Correct me if i'm wrong, but the problem lies in these two lines:
$rs = mysql_query("SELECT * FROM ".$membertable." WHERE username = '$username' AND password = '$password' ");
$result = mysql_db_query($db,$rs,$cid);
I think your doing things twice here. mysql_query would return an error if an database wasn't selected already.
mysql_db_query returns nothing because it looks something like:
mysql_db_query("database","Resource id #2","Resource id #1");
The second arg is not a proper SQL-String, it's a resource id.
I didn't test, but i looked strange to me.

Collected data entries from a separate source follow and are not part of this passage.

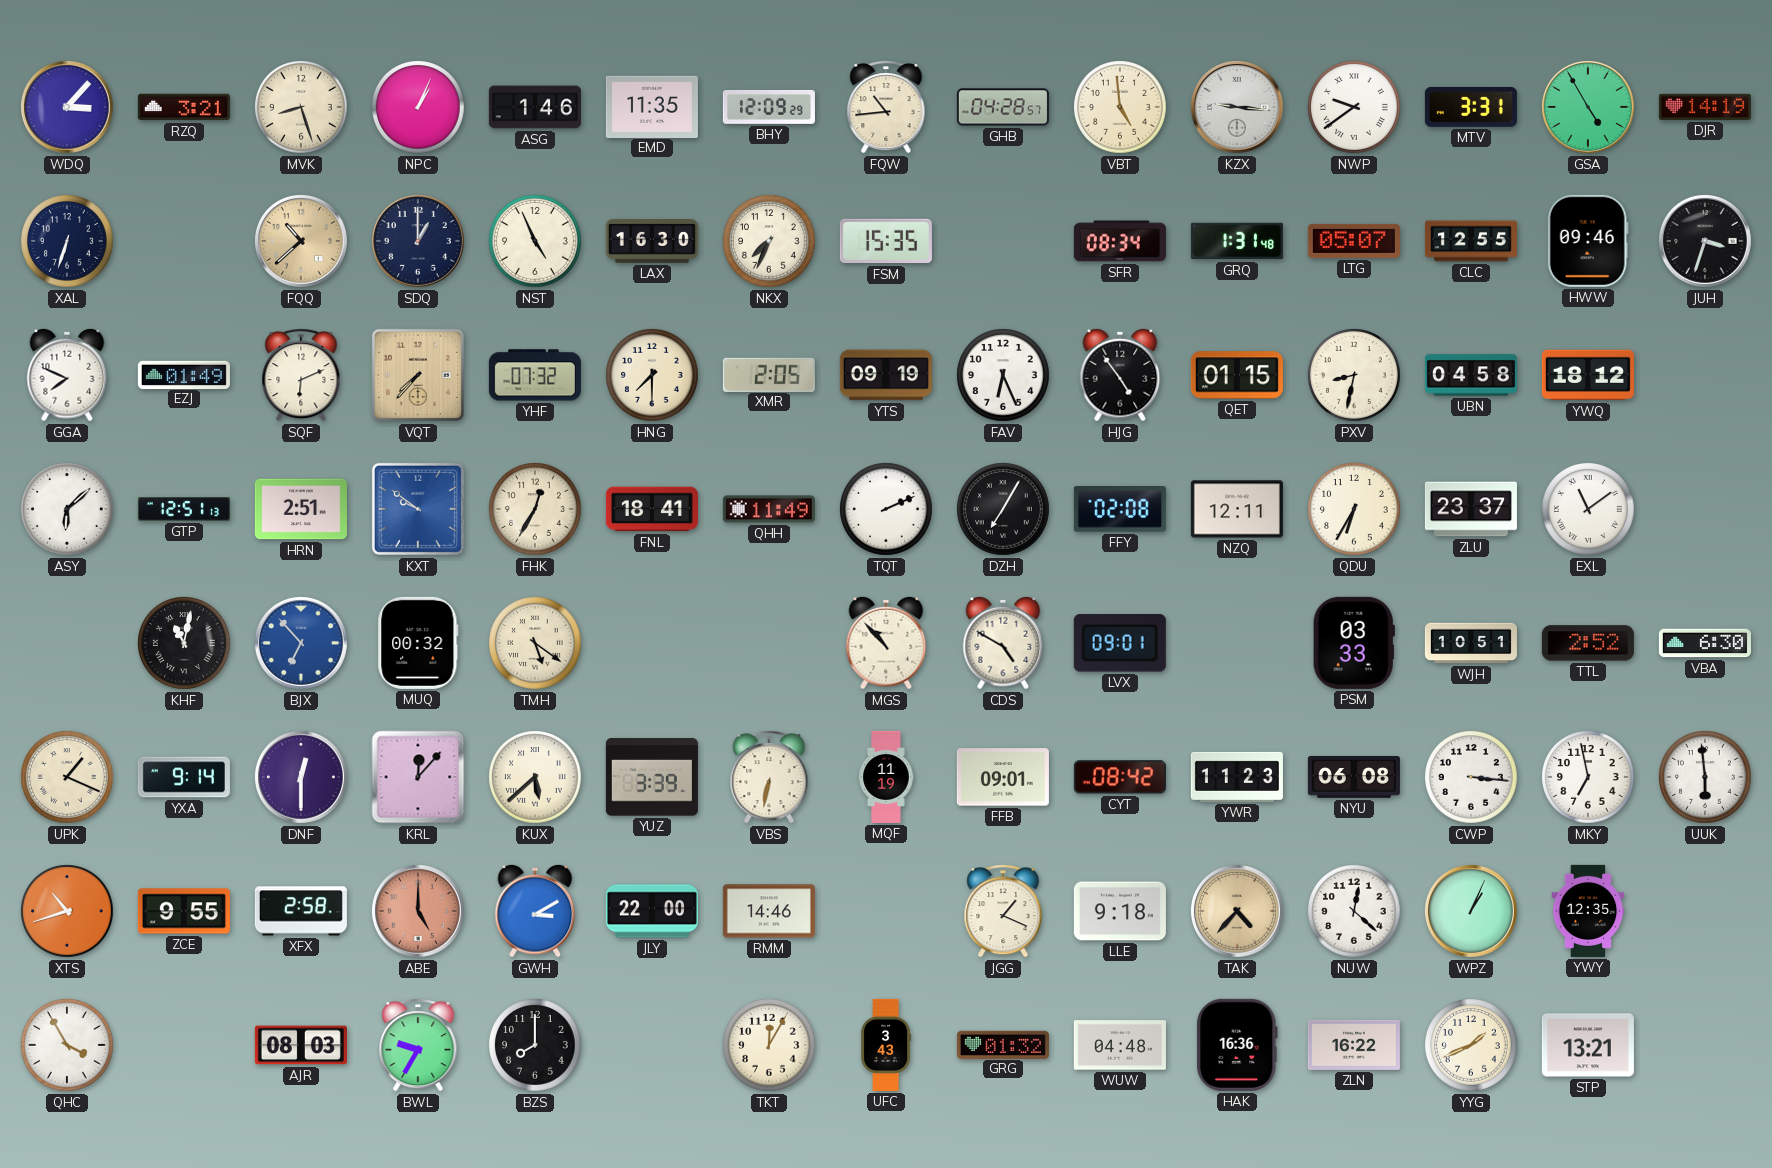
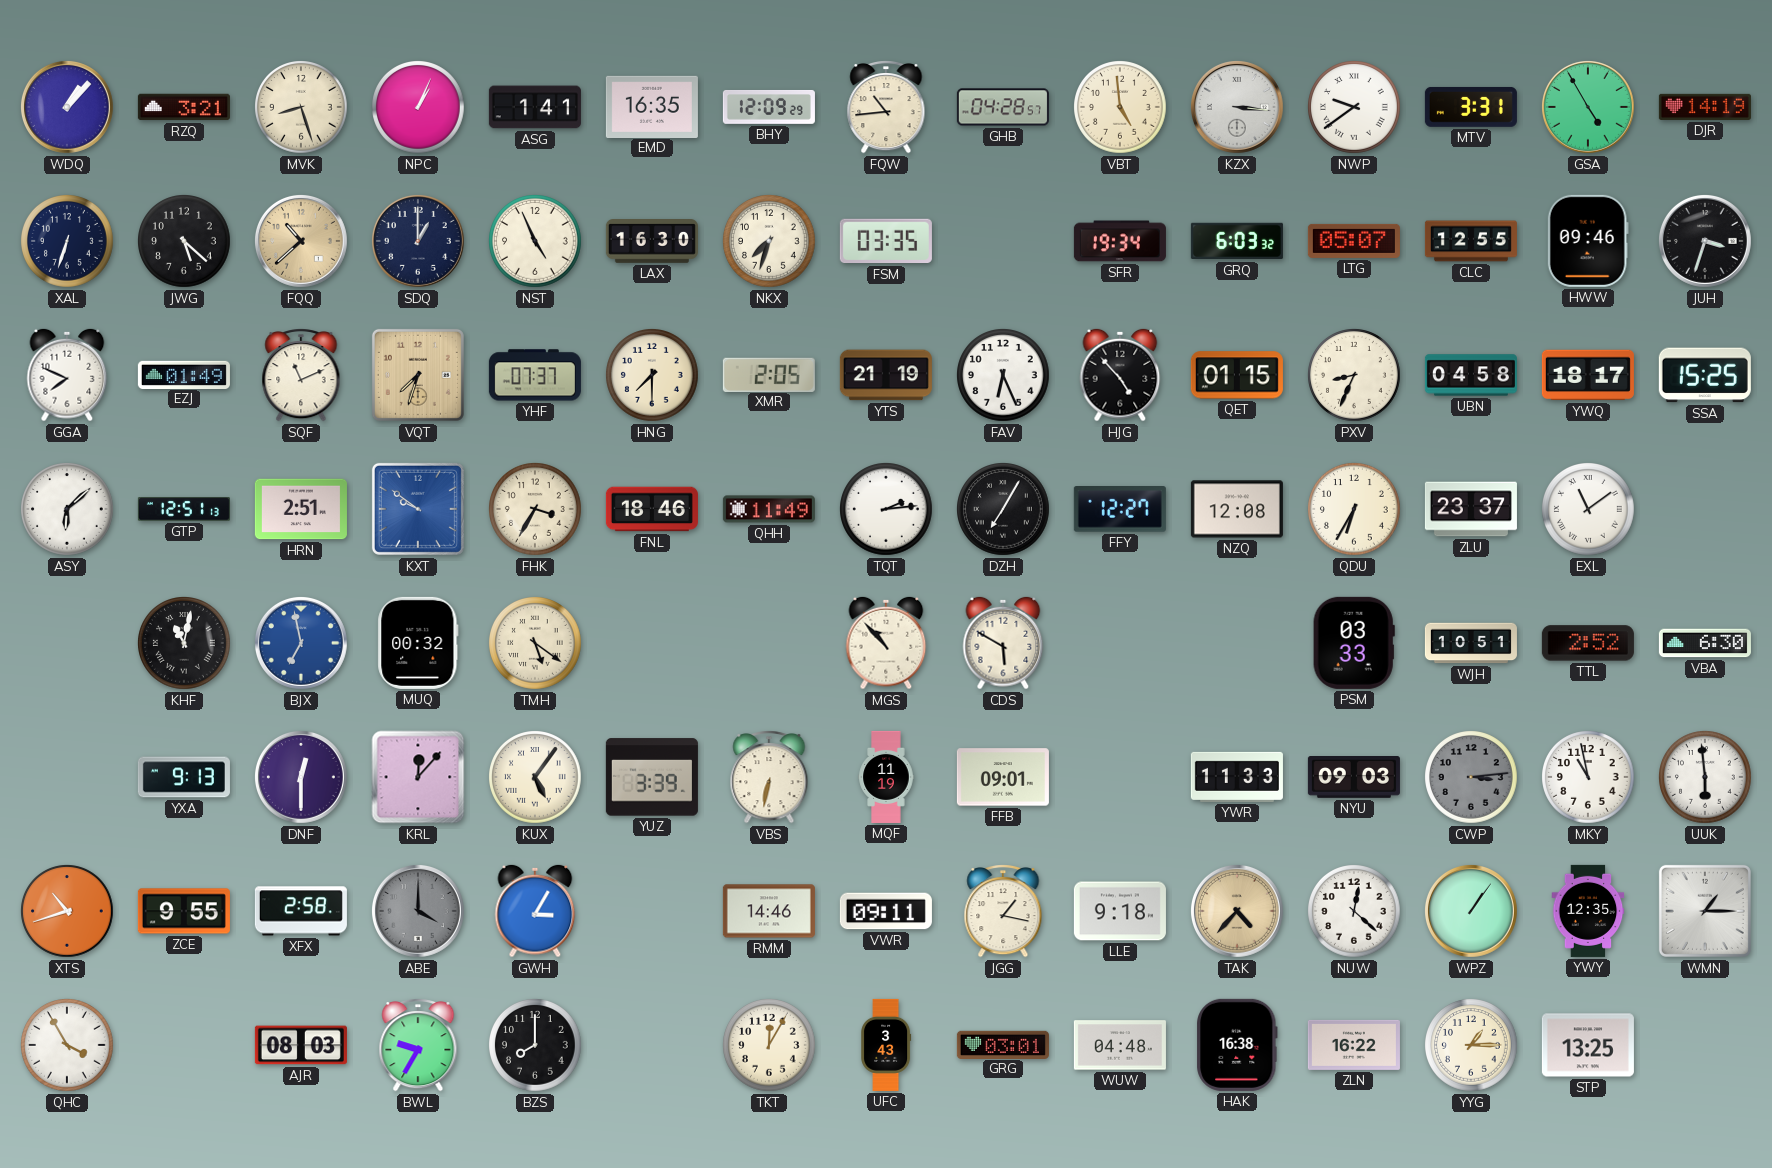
WDQ: 3:07 -> 1:07
ASG: 1:46 -> 1:41
EMD: 11:35 -> 16:35
KZX: 9:16 -> 3:16
JWG: none -> 5:22
NKX: 7:34 -> 7:33
FSM: 15:35 -> 03:35
SFR: 08:34 -> 19:34
GRQ: 1:31 -> 6:03
SQF: 6:11 -> 11:11
VQT: 7:37 -> 7:33
YHF: 07:32 -> 07:37
YTS: 09:19 -> 21:19
HJG: 4:54 -> 4:53
PXV: 8:32 -> 8:34
YWQ: 18:12 -> 18:17
SSA: none -> 15:25
FHK: 12:35 -> 3:35
FNL: 18:41 -> 18:46
TQT: 2:11 -> 2:14
FFY: 02:08 -> 12:27
NZQ: 12:11 -> 12:08
BJX: 6:53 -> 6:58
CDS: 4:50 -> 5:50
LVX: 09:01 -> none
UPK: 1:19 -> none
YXA: 9:14 -> 9:13
KUX: 5:38 -> 5:06
CYT: 08:42 -> none
YWR: 11:23 -> 11:33
NYU: 06:08 -> 09:03
CWP: 3:16 -> 3:14
CWP dial: white -> grey
MKY: 6:58 -> 10:58
ABE: 5:00 -> 4:00
ABE dial: salmon -> grey
GWH: 3:10 -> 3:05
JLY: 22:00 -> none
VWR: none -> 09:11
JGG: 1:19 -> 1:17
WPZ: 1:04 -> 1:06
WMN: none -> 1:15
GRG: 01:32 -> 03:01
HAK: 16:36 -> 16:38
YYG: 1:41 -> 1:15
STP: 13:21 -> 13:25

The following would do (i think):
<?
require "".$DOCUMENT_ROOT."/cgi-bin/connect.php";
if ($REQUEST_METHOD=="POST") {
// if no db is selected uncomment the following line
#mysql_select_db($db,$cid);
$rs = mysql_query("SELECT * FROM ".$membertable." WHERE username = '$username' AND password = '$password' ",$cid);
//make sure that the query returned something because failed
//queries return 0 and not a resource
if ((bool)$rs)) {
//if the user exists
if (mysql_num_rows($result)>0) {
echo("The user already exists, please try again<br><br>".$back."");
} else {
//the user does not exist set him into the user table
$sql = mysql_query("INSERT INTO ".$membertable." (username, password) VALUES ( '$username', '$password' ) ");
echo("You have registered!");
} //end if
} else {
echo "Register Form:<br>
<form action='".$PHP_SELF."' method='post'>
<table>
<tr><td>Name</td><td><input type='textfield' name='username'></td></tr>
<tr><td>Password</td><td><input type='textfield' name='password'></td></tr>
<tr><td colspan=2><input type='submit' value='Register!'></td></tr>
</table>
</form>";
} //end if
//now we error trap the empty set
} else {
//send out appropriate resonpse
echo 'user not found in database please try again.'
} //end if
?>
For mysql_db_query() look in the manual and you will find:
Note: This function has been deprecated since PHP 4.0.6. Do not use this function. Use mysql_select_db() and mysql_query() instead.
Hope it helped.